If installed and used, the agent can use your CAN_API_KEY to query the Aloudata gateway for metric metadata and metric data.
The skill requires reading and using an Aloudata CAN API key to authenticate gateway requests. This is expected for the integration, but the key can grant access to account or workspace metric data.
env_vars:\n - name: "CAN_API_KEY" ... required: true ... 所有请求必须携带 API Key,通过请求头 `X-API-Key` 传递
Use a least-privilege API key, keep it out of chat transcripts, and rotate it if it is exposed.
The agent may send metric names, filters, and query bodies to Aloudata to retrieve or construct metric results.
The skill documents outbound API calls, including a POST query endpoint. This is directly related to the metric-query purpose and is limited to the declared Aloudata gateway domain.
接口: POST `https://gateway.can.aloudata.com/api/metrics/query` ... curl -X POST ... -H "X-API-Key: $CAN_API_KEY"
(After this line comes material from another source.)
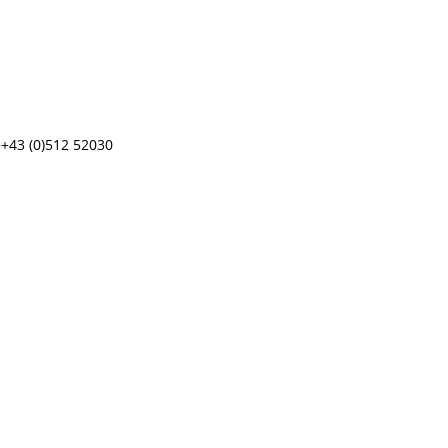
 ++43 (0)512 52030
Review generated query bodies before sending them when the metrics or filters involve sensitive business data.
The registry summary may not fully reflect the skill’s credential requirement or exact packaged version.
The registry metadata lists version 1.0.2 while _meta.json lists 1.0.0, and the registry requirements also understate the CAN_API_KEY requirement shown in SKILL.md. This is a provenance/metadata consistency issue, not evidence of malicious behavior.
"version": "1.0.0"
Confirm you are installing the intended version and read SKILL.md’s frontmatter rather than relying only on the registry summary.